Tentang Kepemimpinan di Masa Pandemi Berkepanjangan
loading...
A
A
A
Muhamad Ali
Pemerhati Human Capital
TINGGAL satu kuartal lagi pandemi akan berumur satu tahun. Belum ada tanda-tanda yang secara signifikan menunjukkan abnormalitas ini akan berangsur-angsur pulih. Secara ekonomi, sudah jelas gambarannya. Resesi menjadi masalah yang dihadapi oleh banyak bangsa, tak terkecuali Indonesia. Rantai pasok hancur berantakan dan sedang berada pada titik yang paling dalam, akibat perubahan metode kerja, perilaku, dan kegiatan ekonomi pada skala mikro maupun makro.
Secara sosial, setiap kelompok masyarakat juga terdampak. Berbeda dengan abnormalitas yang disebabkan oleh gelombang ekonomi atau gelombang politik yang mengakibatkan krisis pada setiap rentang waktu dan di berbagai belahan bumi, perubahan sosial yang diakibatkan oleh pandemi memiliki skala yang berpuluh-puluh kali lipat dibandingkan dengan yang pernah terjadi dalam sejarah manusia dan peradaban modern.
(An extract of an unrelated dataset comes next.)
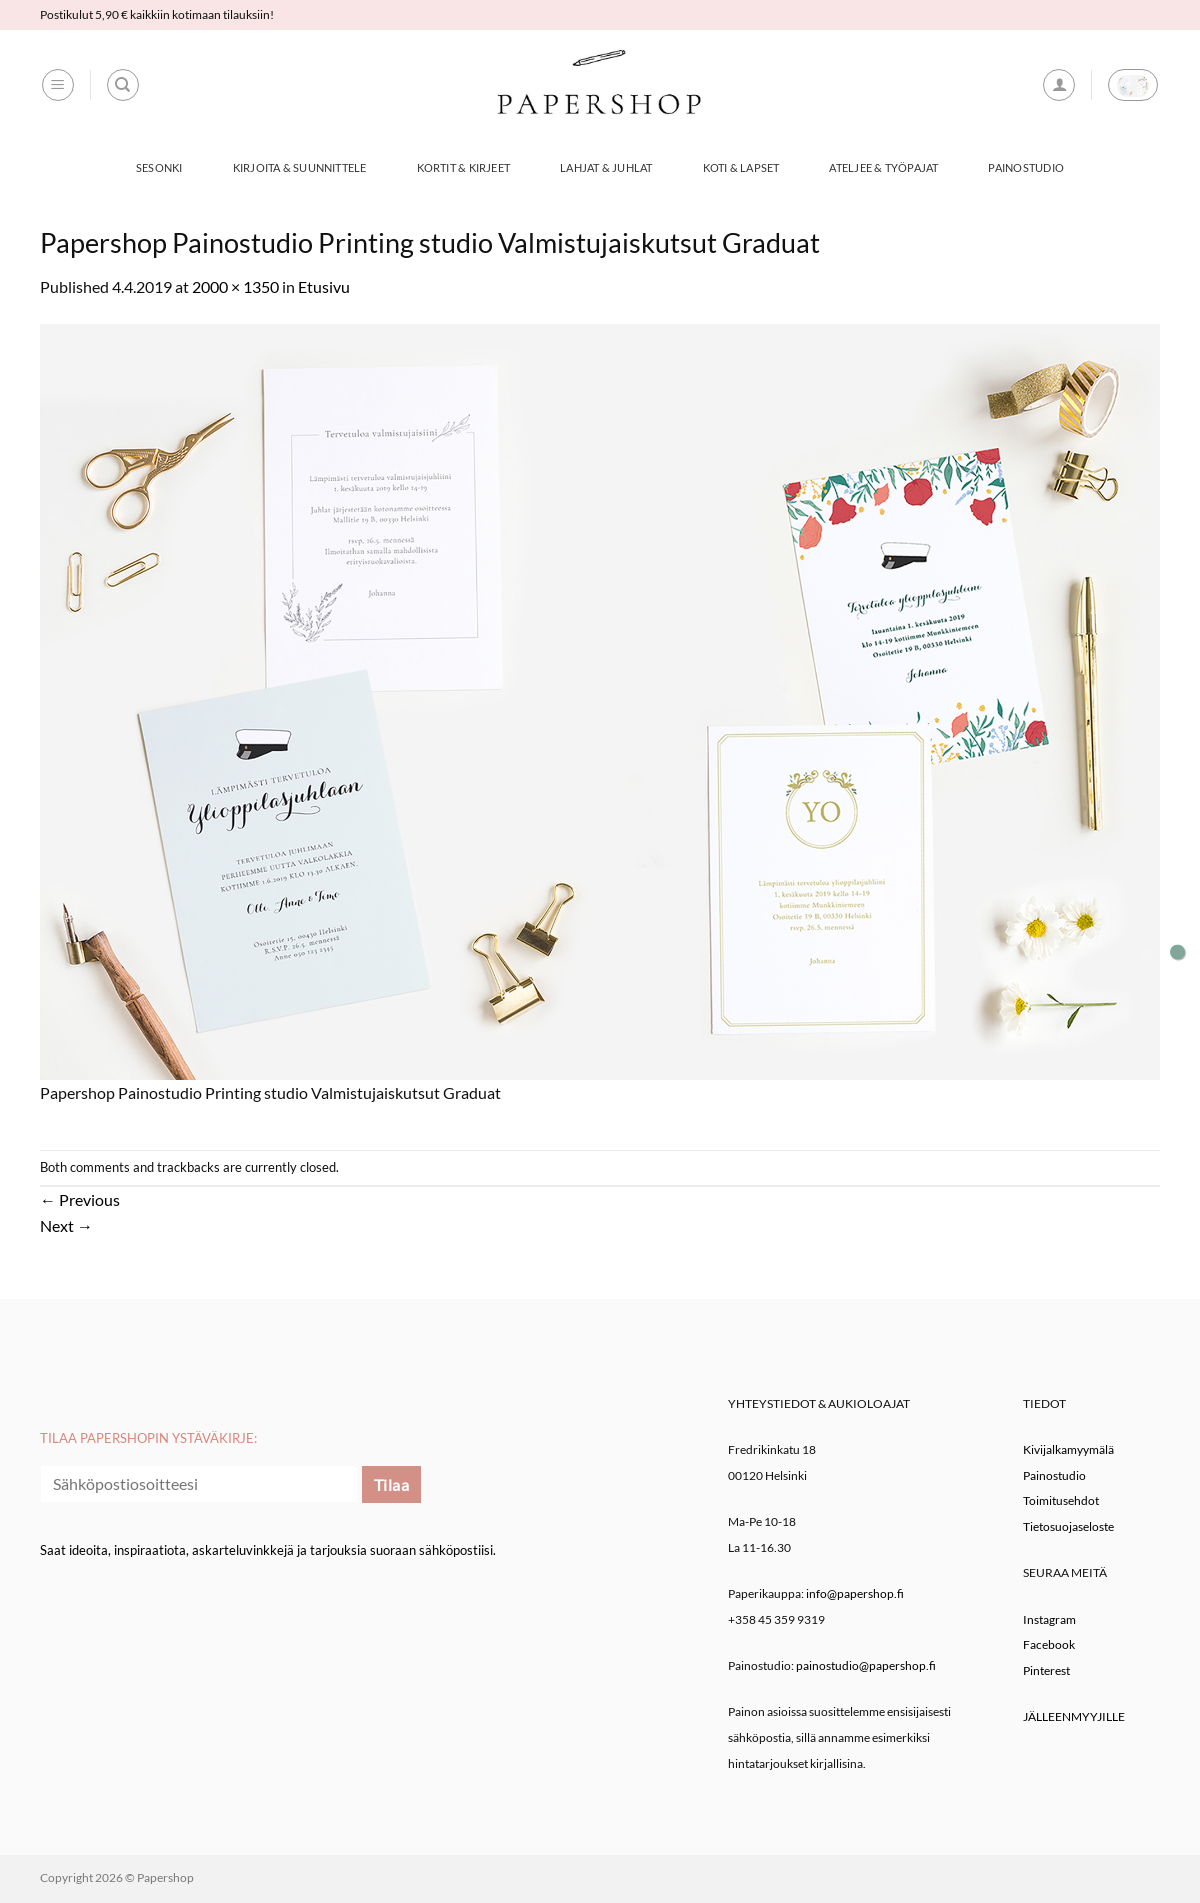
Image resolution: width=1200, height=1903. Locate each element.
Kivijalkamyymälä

Secara politik, pandemi juga menimbulkan gejolak di beberapa negara tertentu yang menimbulkan kompleksitas baru. Terutama di beberapa negara yang pada rentang waktu pandemi ini menyelenggarakan proses politik seperti pemilu.
Menguatnya Kepemimpinan Multidimensi
Kepemimpinan pada level negara maupun pada level organisasi bisnis selama setahun belakangan memperlihatkan adanya perubahan corak kepemimpinan yang paling dibutuhkan oleh setiap organisasi, yaitu menguatnya pemimpin-pemimpin yang yang memiliki kapabilitas multidimensi. Di level negara, kita bisa melihat kemunculan pemimpin dengan kapasitas yang multidimensi seperti pemimpin Jerman, Selandia Baru, China, sampai dengan pemimpin di negara-negara Skandinavia. Demikian juga kepemimpinan pada level organisasi bisnis yang secara umum terlihat menonjol dalam mengelola dan menghadapi masalah yang muncul akibat pandemi.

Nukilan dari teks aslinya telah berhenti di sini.